Si uno no supiera que Lorenzo es su hijo, bastaría con seguir la pista de su frondosa producción —que va de álbumes orquestales a solistas pasando por libros de teoría y DJ sets a una velocidad inusitada— para sospecharlo. Quizás buscando matizar el impacto de su herencia, eligió un nom de plume que le queda muy bien a su obra: aunque cueste seguir la lógica que rige semejante derrotero, visto en conjunto, ese corpus dice algo que las partes individuales sólo traslucen. Que es parte de un fluir que tiene tanto de artístico como de vital.
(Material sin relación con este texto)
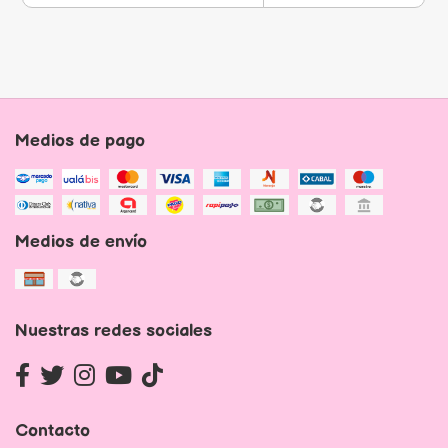
Medios de pago
Medios de envío
Nuestras redes sociales
Contacto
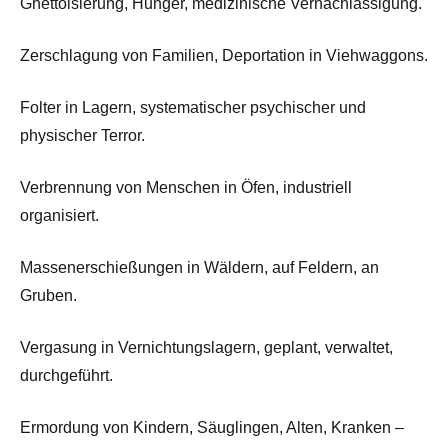
Ghettoisierung, Hunger, medizinische Vernachlässigung.
Zerschlagung von Familien, Deportation in Viehwaggons.
Folter in Lagern, systematischer psychischer und
physischer Terror.
Verbrennung von Menschen in Öfen, industriell
organisiert.
Massenerschießungen in Wäldern, auf Feldern, an
Gruben.
Vergasung in Vernichtungslagern, geplant, verwaltet,
durchgeführt.
Ermordung von Kindern, Säuglingen, Alten, Kranken –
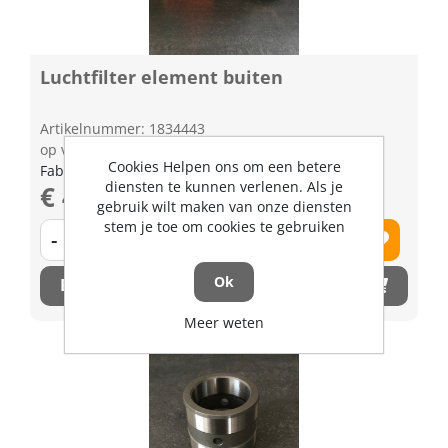
Luchtfilter element buiten
Artikelnummer: 1834443
op voorraad | 3-5 dagen levertijd
Cookies Helpen ons om een betere
Fabrikant artikel nummer: 6C06099414
diensten te kunnen verlenen. Als je
€ 40,50 excl. BTW
gebruik wilt maken van onze diensten
stem je toe om cookies te gebruiken
-
+
Ok
Bestel nu!
Meer weten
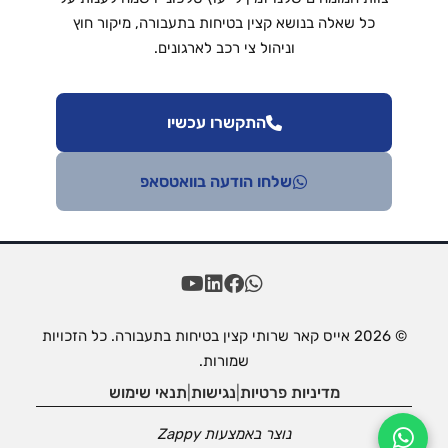
כל שאלה בנושא קצין בטיחות בתעבורה, מיקור חוץ
וניהול צי רכב לארגונים.
התקשרו עכשיו
שלחו הודעה בוואטסאפ
© 2026 אייס קאר שרותי קצין בטיחות בתעבורה. כל הזכויות
שמורות.
מדיניות פרטיות
|
נגישות
|
תנאי שימוש
נוצר באמצעות
Zappy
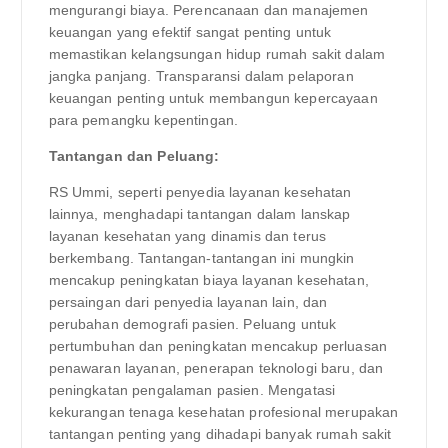
mengurangi biaya. Perencanaan dan manajemen
keuangan yang efektif sangat penting untuk
memastikan kelangsungan hidup rumah sakit dalam
jangka panjang. Transparansi dalam pelaporan
keuangan penting untuk membangun kepercayaan
para pemangku kepentingan.
Tantangan dan Peluang:
RS Ummi, seperti penyedia layanan kesehatan
lainnya, menghadapi tantangan dalam lanskap
layanan kesehatan yang dinamis dan terus
berkembang. Tantangan-tantangan ini mungkin
mencakup peningkatan biaya layanan kesehatan,
persaingan dari penyedia layanan lain, dan
perubahan demografi pasien. Peluang untuk
pertumbuhan dan peningkatan mencakup perluasan
penawaran layanan, penerapan teknologi baru, dan
peningkatan pengalaman pasien. Mengatasi
kekurangan tenaga kesehatan profesional merupakan
tantangan penting yang dihadapi banyak rumah sakit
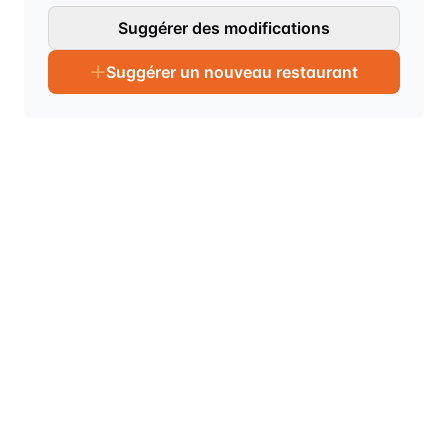
Suggérer des modifications
Suggérer un nouveau restaurant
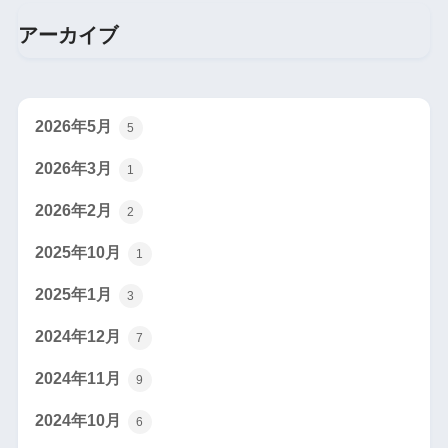
アーカイブ
2026年5月
5
2026年3月
1
2026年2月
2
2025年10月
1
2025年1月
3
2024年12月
7
2024年11月
9
2024年10月
6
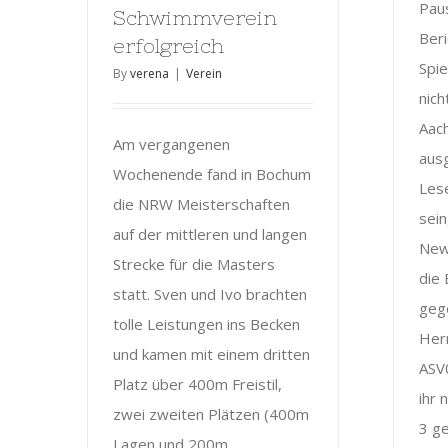
Pau
Schwimmverein
Ber
erfolgreich
Spie
By
verena
|
Verein
nich
Aac
Am vergangenen
aus
Wochenende fand in Bochum
Les
die NRW Meisterschaften
sei
auf der mittleren und langen
News
Strecke für die Masters
die
statt. Sven und Ivo brachten
gege
tolle Leistungen ins Becken
Her
und kamen mit einem dritten
ASV0
Platz über 400m Freistil,
ihr
zwei zweiten Plätzen (400m
3 ge
Lagen und 200m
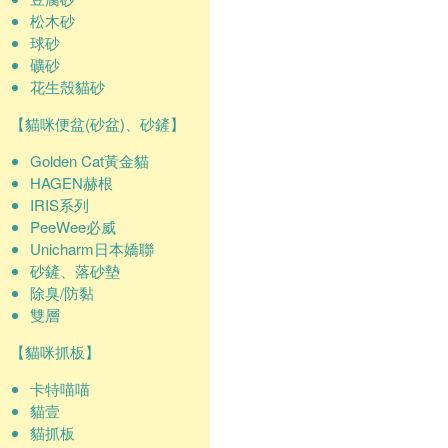
松木砂
球砂
礦砂
花生殼貓砂
【貓咪便盆(砂盆)、砂鏟】
Golden Cat黃金貓
HAGEN赫根
IRIS系列
PeeWee必威
Unicharm日本嬌聯
砂鏟、落砂墊
除臭/防黏
雙層
【貓咪抓板】
卡特喵喵
貓壹
貓抓板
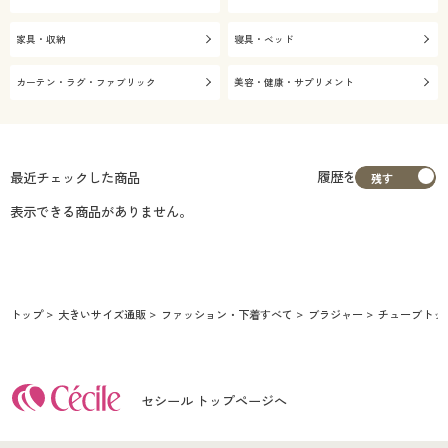
家具・収納
寝具・ベッド
カーテン・ラグ・ファブリック
美容・健康・サプリメント
履歴を
最近チェックした商品
表示できる商品がありません。
トップ
大きいサイズ通販
ファッション・下着すべて
ブラジャー
チューブトッ
セシール トップページへ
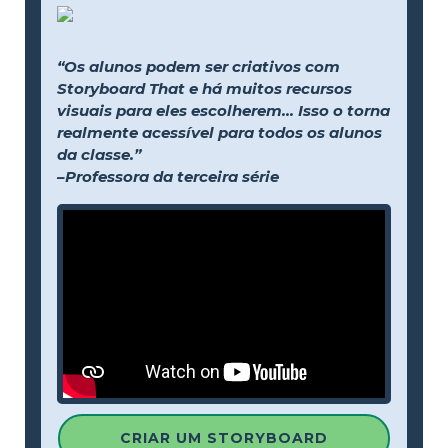
“Os alunos podem ser criativos com
Storyboard That e há muitos recursos
visuais para eles escolherem... Isso o torna
realmente acessível para todos os alunos
da classe.”
–Professora da terceira série
CRIAR UM STORYBOARD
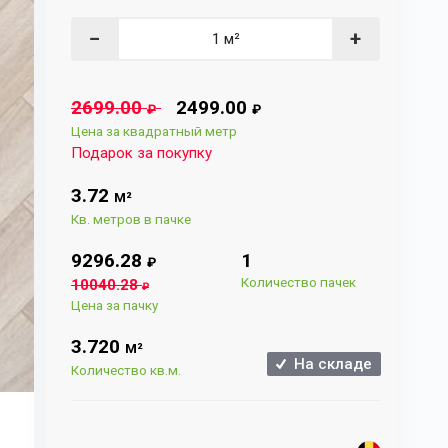
−
+
2699.00
2499.00
₽
₽
Цена за квадратный метр
Подарок за покупку
3.72
М²
Кв. метров в пачке
9296.28
1
₽
Количество пачек
10040.28
₽
Цена за пачку
3.720
М²
На складе
Количество кв.м.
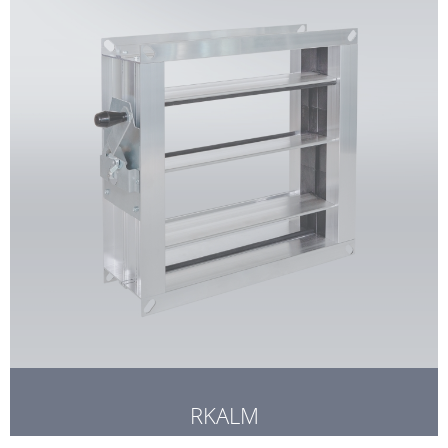
RKALM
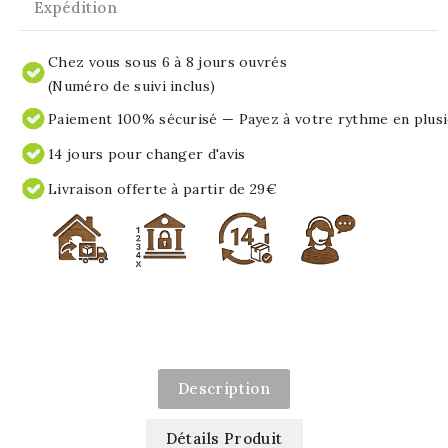
Expédition
Chez vous sous 6 à 8 jours ouvrés
(Numéro de suivi inclus)
Paiement 100% sécurisé — Payez à votre rythme en plusi
14 jours pour changer d'avis
Livraison offerte à partir de 29€
Description
Détails Produit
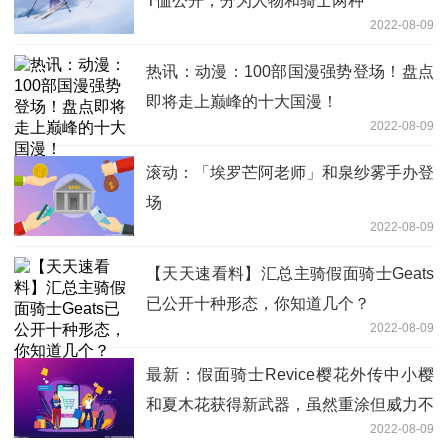
T恤公开，分为人物和骑士两种
2022-08-09
热讯：动漫：100部国漫强势登场！盘点
即将走上巅峰的十大国漫！
2022-08-09
滚动：「埃罗芒阿老师」和泉纱雾手办登
场
2022-08-09
【天天速看料】汇总主骑假面骑士Geats
已公开十种形态，你知道几个？
2022-08-09
最新：假面骑士Revice樱花外传中小樱
和夏木花获得新武器，虽然重涂但威力不
2022-08-09
俗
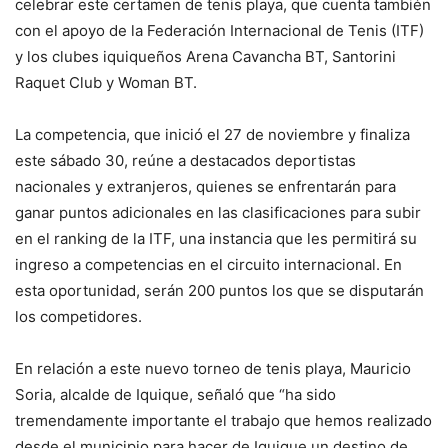
celebrar este certamen de tenis playa, que cuenta también
con el apoyo de la Federación Internacional de Tenis (ITF)
y los clubes iquiqueños Arena Cavancha BT, Santorini
Raquet Club y Woman BT.
La competencia, que inició el 27 de noviembre y finaliza
este sábado 30, reúne a destacados deportistas
nacionales y extranjeros, quienes se enfrentarán para
ganar puntos adicionales en las clasificaciones para subir
en el ranking de la ITF, una instancia que les permitirá su
ingreso a competencias en el circuito internacional. En
esta oportunidad, serán 200 puntos los que se disputarán
los competidores.
En relación a este nuevo torneo de tenis playa, Mauricio
Soria, alcalde de Iquique, señaló que “ha sido
tremendamente importante el trabajo que hemos realizado
desde el municipio para hacer de Iquique un destino de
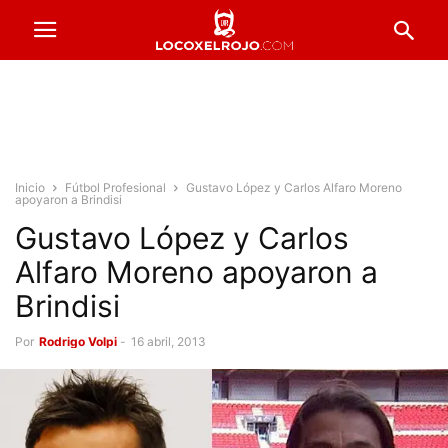
Inicio
Fútbol Profesional
Gustavo López y Carlos Alfaro Moreno
apoyaron a Brindisi
Gustavo López y Carlos
Alfaro Moreno apoyaron a
Brindisi
Por
Rodrigo Volpi
-
16 abril, 2013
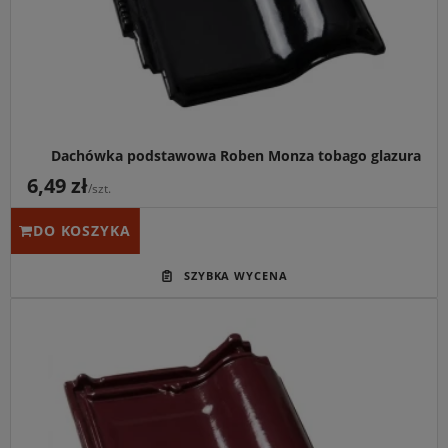
lustrzanym blaskiem i rekordowo niskim zużyciem od 9,4
szt./m².
Dachówka podstawowa Roben Monza tobago glazura
6,49 zł
/szt.
DO KOSZYKA
Główne przeznaczenie:
Eleganckie i wyjątkowo trwałe
wykończenie dachów spadzistych o wielowymiarowej
kolorystyce.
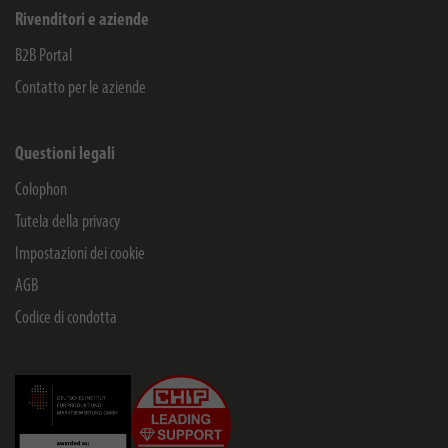
Rivenditori e aziende
B2B Portal
Contatto per le aziende
Questioni legali
Colophon
Tutela della privacy
Impostazioni dei cookie
AGB
Codice di condotta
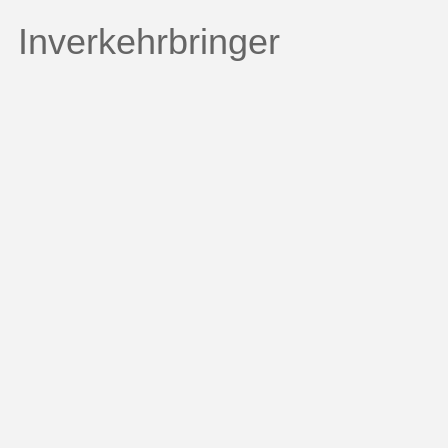
Inverkehrbringer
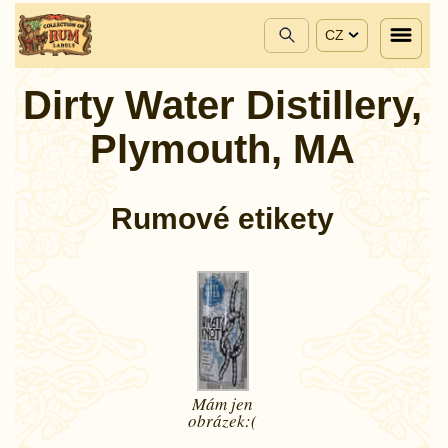
CZ
Dirty Water Distillery,
Plymouth, MA
Rumové etikety
Mám jen
obrázek:(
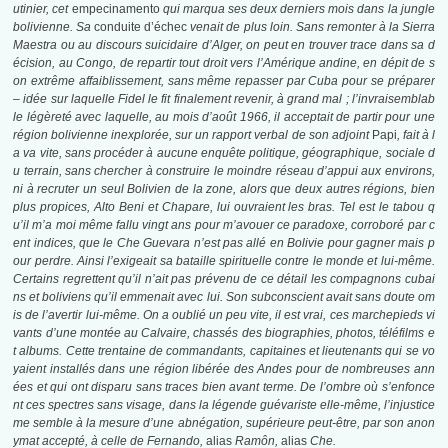
utinier, cet
empecinamento
qui marqua ses deux derniers mois dans la jungle
bolivienne. Sa
conduite d’échec
venait de plus loin. Sans remonter à la Sierra
Maestra ou au discours suicidaire d’Alger, on peut en trouver trace dans sa d
écision, au Congo, de repartir tout droit vers l’Amérique andine, en dépit de s
on extrême affaiblissement, sans même repasser par Cuba pour se préparer
– idée sur laquelle Fidel le fit finalement revenir, à grand mal ; l’invraisemblab
le légèreté avec laquelle, au mois d’août 1966, il acceptait de partir pour une
région bolivienne inexplorée, sur un rapport verbal de son adjoint
Papi
, fait à l
a va vite, sans procéder à aucune enquête politique, géographique, sociale d
u terrain, sans chercher à construire le moindre réseau d’appui aux environs,
ni à recruter un seul Bolivien de la zone, alors que deux autres régions, bien
plus propices, Alto Beni et Chapare, lui ouvraient les bras. Tel est le tabou q
u’il m’a moi même fallu vingt ans pour m’avouer ce paradoxe, corroboré par c
ent indices, que le Che Guevara n’est pas allé en Bolivie pour gagner mais p
our perdre. Ainsi l’exigeait sa bataille spirituelle contre le monde et lui-même.
Certains regrettent qu’il n’ait pas prévenu de ce détail les compagnons cubai
ns et boliviens qu’il emmenait avec lui. Son subconscient avait sans doute om
is de l’avertir lui-même. On a oublié un peu vite, il est vrai, ces marchepieds vi
vants d’une montée au Calvaire, chassés des biographies, photos, téléfilms e
t albums. Cette trentaine de commandants, capitaines et lieutenants qui se vo
yaient installés dans une région libérée des Andes pour de nombreuses ann
ées et qui ont disparu sans traces bien avant terme. De l’ombre où s’enfonce
nt ces spectres sans visage, dans la légende guévariste elle-même, l’injustice
me semble à la mesure d’une abnégation, supérieure peut-être, par son anon
ymat accepté, à celle de Fernando,
alias
Ramôn,
alias
Che.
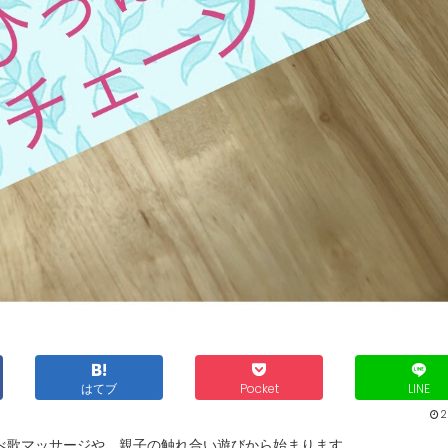
はてブ
Pocket
LINE
2
べ歌マッサージや、親子の触れ合い遊びから始まります。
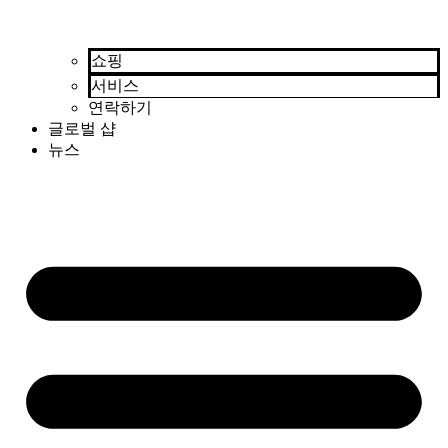
쇼핑
서비스
연락하기
글로벌 샵
뉴스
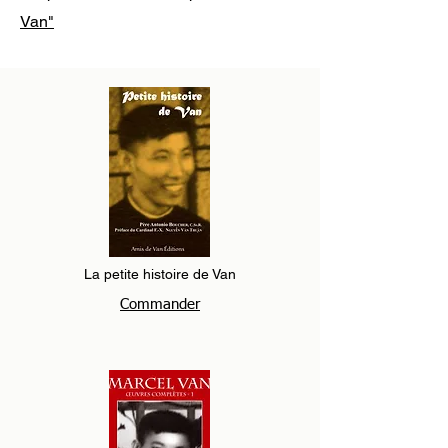
Van"
La petite histoire de Van
Commander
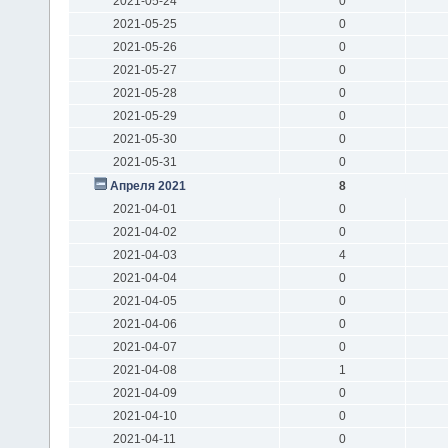
2021-05-24
0
2021-05-25
0
2021-05-26
0
2021-05-27
0
2021-05-28
0
2021-05-29
0
2021-05-30
0
2021-05-31
0
Апреля 2021
8
2021-04-01
0
2021-04-02
0
2021-04-03
4
2021-04-04
0
2021-04-05
0
2021-04-06
0
2021-04-07
0
2021-04-08
1
2021-04-09
0
2021-04-10
0
2021-04-11
0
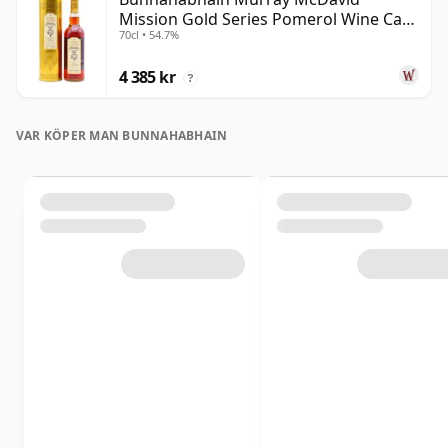
Mission Gold Series Pomerol Wine Ca
70cl • 54.7%
1997 21 år gammal
4 385 kr
?
VAR KÖPER MAN BUNNAHABHAIN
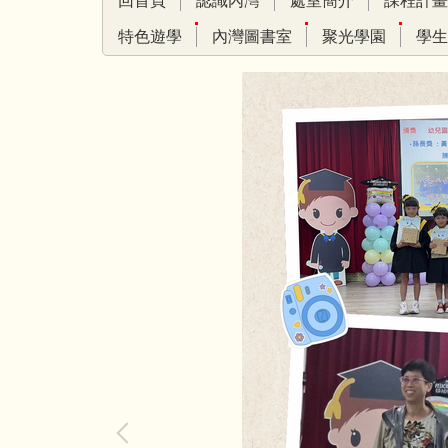
回首頁
認識內灣
處室簡介
課程計畫
特色遊學
內灣圖書室
聚光學園
學生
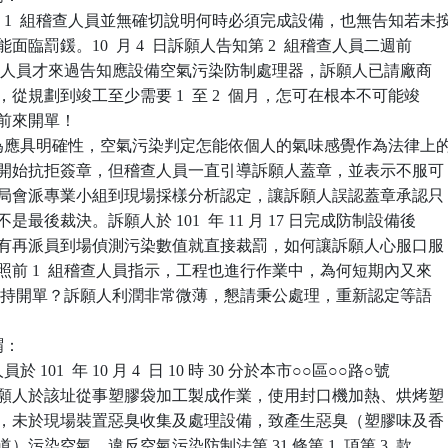
第 1  組稽查人員並無確切說明何時必須完成設備，也無告知若未按
備可能面臨罰鍰。10  月 4  日訴願人告知第 2  組稽查人員二週前

1  組稽查人員才來過告知應設備空氣污染防制處理器，訴願人已請廠商

事宜，從規劃到竣工至少需要 1  至 2  個月，怎可在根本不可能竣

內前來開單！

為應具明確性，空氣污染判定怎能依個人的氣味感覺作為法律上的
訴願人一開始抗拒簽章，但稽查人員一直引導訴願人蓋章，並表示不服可

訴，環保局會派專業小組到現場採樣分析認定，讓訴願人誤認蓋章承認只

序，不是最後裁決。訴願人於 101  年 11 月 17 日完成防制設備後

保局並沒有再派員到場偵測污染數值就直接裁罰，如何讓訴願人心服口服

人已遵照前 1  組稽查人員指示，工程也進行作業中，為何短期內又來

  組人員堅持開單？訴願人利潤非常微薄，懇請秉公處理，重新認定等語

：

101  年 10 月 4  日 10 時 30 分於本市○○區○○路○號

，查獲訴願人於該址從事塑膠袋加工製成作業，使用封口機加熱、烘烤塑

粒原料時，未於現場裝置惡臭收集及處理設備，致產生惡臭（塑膠味及香

適味道）污染空氣，違反空氣污染防制法第 31 條第 1  項第 3  款
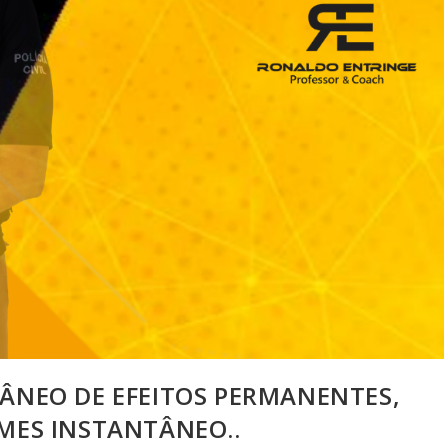
ÂNEO DE EFEITOS PERMANENTES,
MES INSTANTÂNEO..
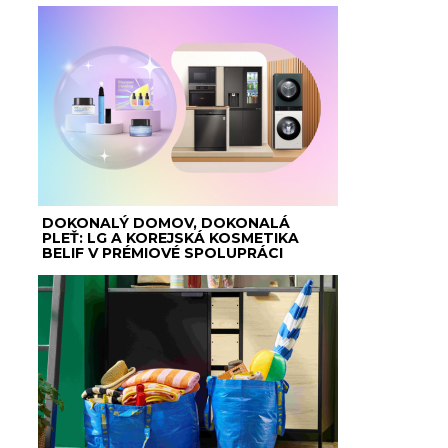
DOKONALÝ DOMOV, DOKONALÁ
PLEŤ: LG A KOREJSKÁ KOSMETIKA
BELIF V PRÉMIOVÉ SPOLUPRÁCI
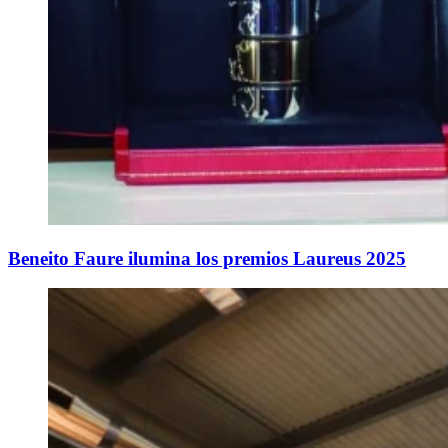
Beneito Faure ilumina los premios Laureus 2025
¿Qué pasa cuando un padre y su hijo se unen para crear una obra de arte? Lucifer no busca ser la respuesta a esa (ni a ninguna) pregunta. Pero bien podría ser una forma de ilustrar lo que surge de la evocación del conocimiento transmitido a través de la sangre y sus múltiples manifestaciones. Se trata de una colección de momentos que no siguen una línea, fluyendo entre viñetas de aire diáfano e instantes de cerrado misterio. Fiel a la naturaleza —y la intención— de sus autores, esa seductora intriga aparece como el sello particular de un legado compartido.
Hace unos años, Chai Editora trajo al país la colección de ensayos de Peter Orner ¿Hay Alguien Ahí?3. Como toda exploración del oficio de la escritura, es y no es un libro sobre escribir. Más bien se diría que es un libro sobre vivir escribiendo. En el prólogo, Orner muestra bien claras sus cartas. Cuando se quiso acordar, hacía un año que su papá se había muerto: un año en el que no había podido escribir ficción. «Mi padre siempre había sido un personaje más dentro de mi vida», dice. «Sin él ya no tenía a mi criatura más extraña».
Así que decidió escribir sobre sus lecturas. Escribir sobre escribir. Pero, también, escribir sobre lo que lo llevó a escribir. «Mi padre leía todo el tiempo», recuerda, y uno sabe que esa memoria de una mesa de luz llena de libros le dice algo a Peter sobre el misterio inasible del arte. Pasamos ¿Hay Alguien Ahí? leyendo cómo intenta lidiar con la muerte, el remordimiento y la ausencia. Peter Orner descubre día a día el enigma de los recuerdos —la herencia de alguien que ya no está— y la influencia que tienen en lo que nos hemos convertido.
Es inherente a la condición humana tener una relación problemática con su legado. En la alegoría del Angelus Novus, Walter Benjamin describe cómo el Ángel de la Historia ve en el pasado «una catástrofe única que amontona ruinas». Quiere detenerse y arreglarlo, pero no puede. «Desde el Paraíso sopla un huracán que se enreda en sus alas», cuenta Benjamin. «Ese huracán es el progreso». En su rugir caótico, el futuro arrastra todo, pero no lo deja atrás: se lo lleva puesto. Estando dentro del ojo pacífico de la tormenta podés pararte a contemplarlo. Es un segundo. No lo dejes pasar.
Am I Alone Here? en su idioma original. Fenomenal traducción, por cierto.